China will step up efforts to coordinate agricultural production and COVID-19 epidemic prevention, stabilizing economic development in agriculture and rural areas amid rising uncertainties in the overall economy, a senior official with the agriculture ministry said recently.
Vice-Minister Deng Xiaogang said that annual grain output above 650 million metric tons is the bottom line, and spring sowing under epidemic prevention and control measures is crucial for the country's summer harvest－the first battle for the annual grain harvest.
Affected by rare autumn floods in five provinces last year, the late-sowing area of winter wheat reached 7.3 million hectares, resulting in a complicated seeding situation that hasn't happened in many years.
In addition, the prices of agricultural materials such as pesticides have continued to rise and many places are seeing flare-ups of domestic cases. "The harvest of summer grain has encountered unprecedented pressure," Deng said.
The central government has invested a record 6 billion yuan ($900 million) to support summer grain production, including 1.6 billion yuan to subsidize the robust growth of wheat. A one-time subsidy of 20 billion yuan has been distributed to farmers to alleviate the impact of rising agricultural material prices, he added.
The ministry has launched campaigns to survey the seedling growth of each county, and has dispatched 100 officials and 200 technicians nationwide to instruct field management in accordance with emergency plans and guidelines.
As the transportation of agricultural products was affected by the local epidemic outbreaks, "the ministry has opened a hotline and online message platforms to solve the difficulties encountered by farmers in spring sowing."
At present, the supply of seeds, fertilizers and pesticides is generally guaranteed. The production of summer grain is better than expected. Spring sowing is progressing smoothly and faster than last year, with more than 40 percent of the crops having been planted, Deng said.
He stressed that increasing farmers' incomes is an essential task of the agricultural sector. "An important measure to test the achievement of rural work is to check whether farmers' pockets are bulging," he said.
In the first quarter of this year, farmers' incomes increased by 6.3 percent, 2.1 percentage points faster than their urban counterparts. However, farmers met challenges in going out to work due to the spread of the epidemic.
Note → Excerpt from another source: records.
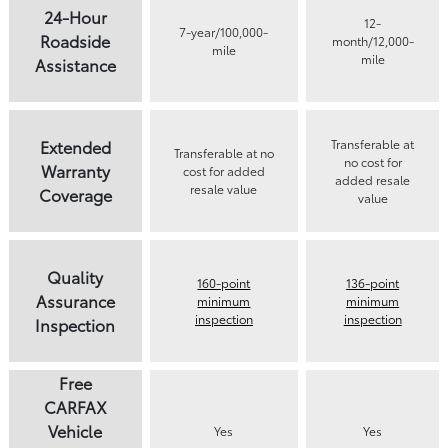
24-Hour
12-
7-year/100,000-
Roadside
month/12,000-
mile
mile
Assistance
Extended
Transferable at
Transferable at no
no cost for
Warranty
cost for added
added resale
resale value
Coverage
value
Quality
160-point
136-point
Assurance
minimum
minimum
inspection
inspection
Inspection
Free
CARFAX
Vehicle
Yes
Yes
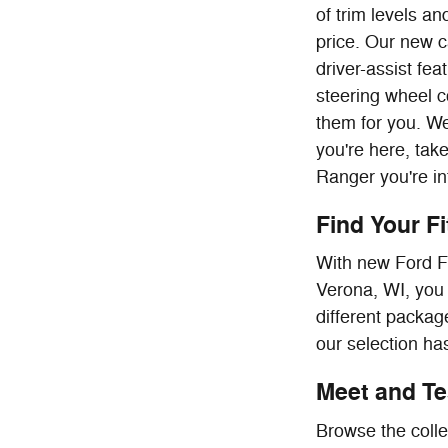
of trim levels a
price. Our new c
driver-assist fe
steering wheel c
them for you. We
you're here, tak
Ranger you're in
Find Your F
With new Ford F-
Verona, WI, you 
different package
our selection has
Meet and Tes
Browse the colle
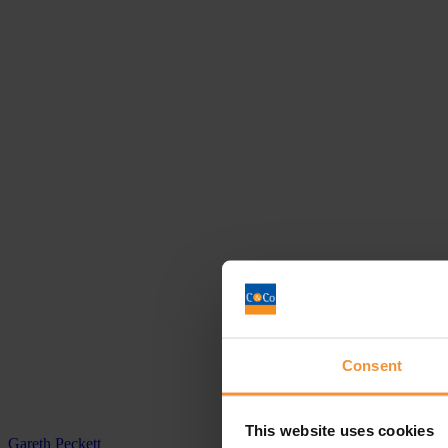
Consent
This website uses cookies
Gareth Peckett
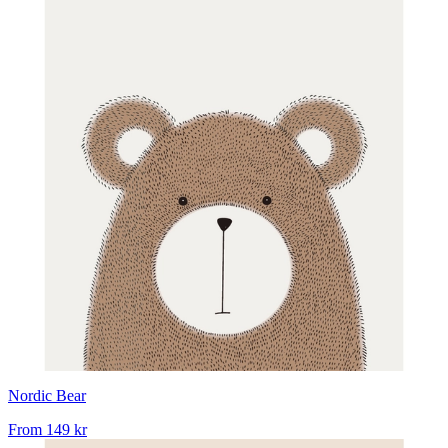
Nordic Bear
From
149 kr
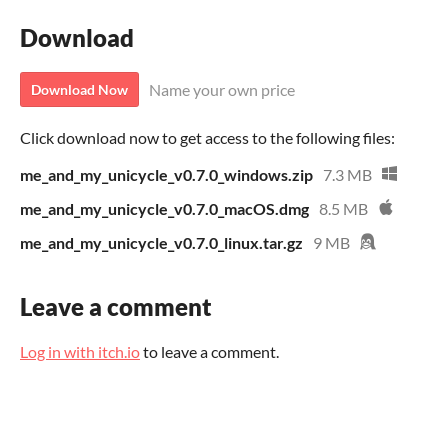
Download
Name your own price
Download Now
Click download now to get access to the following files:
me_and_my_unicycle_v0.7.0_windows.zip
7.3 MB
me_and_my_unicycle_v0.7.0_macOS.dmg
8.5 MB
me_and_my_unicycle_v0.7.0_linux.tar.gz
9 MB
Leave a comment
Log in with itch.io
to leave a comment.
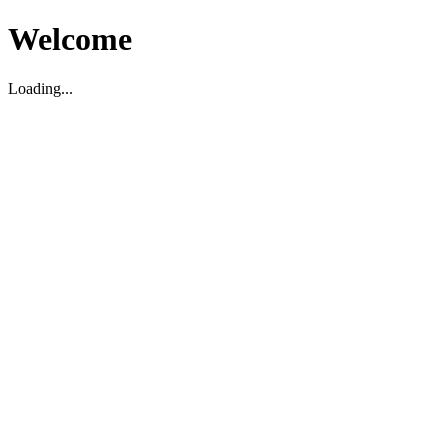
Welcome
Loading...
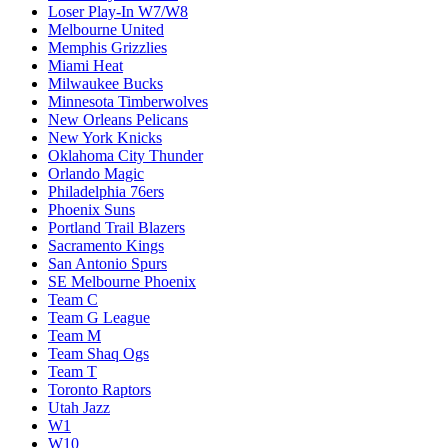
Loser Play-In W7/W8
Melbourne United
Memphis Grizzlies
Miami Heat
Milwaukee Bucks
Minnesota Timberwolves
New Orleans Pelicans
New York Knicks
Oklahoma City Thunder
Orlando Magic
Philadelphia 76ers
Phoenix Suns
Portland Trail Blazers
Sacramento Kings
San Antonio Spurs
SE Melbourne Phoenix
Team C
Team G League
Team M
Team Shaq Ogs
Team T
Toronto Raptors
Utah Jazz
W1
W10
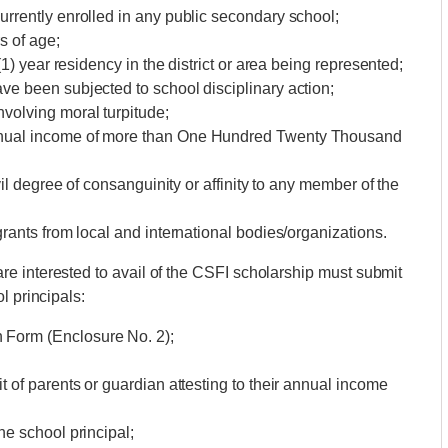
urrently enrolled in any public secondary school;
s of age;
(1) year residency in the district or area being represented;
ve been subjected to school disciplinary action;
volving moral turpitude;
nnual income of more than One Hundred Twenty Thousand
vil degree of consanguinity or affinity to any member of the
grants from local and international bodies/organizations.
e interested to avail of the CSFI scholarship must submit
l principals:
 Form (Enclosure No. 2);
t of parents or guardian attesting to their annual income
he school principal;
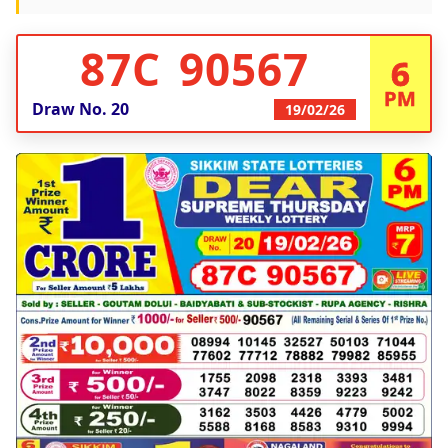
87C 90567
6
PM
Draw No.
20
19/02/26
"We must spare no effort to maintain the increase of farmers' incomes by developing rural industries, stabilizing employment, promoting entrepreneurship and investing in business," Deng said.
Local authorities will expand the agricultural processing industry, gradually restore rural tourism, and focus on developing characteristic industries in areas that have shaken off poverty.
As wages account for more than 40 percent of farmers' total income, modern agricultural industrial parks should be built to ensure farmers employment in nearby areas.
Regional cooperative projects and enterprises are expected to play roles in ensuring that more than 30 million migrant workers in once poverty-stricken areas get jobs.
The country will keep promoting rural entrepreneurship to further drive employment and increase farmers' incomes.
"A rural start-up project can provide stable jobs for six to seven farmers and flexible employment for 17 people on average," Deng said.
The ministry will continue to optimize the rural business environment, guide commercial capital to flow to the countryside and help farmers become prosperous together, he added.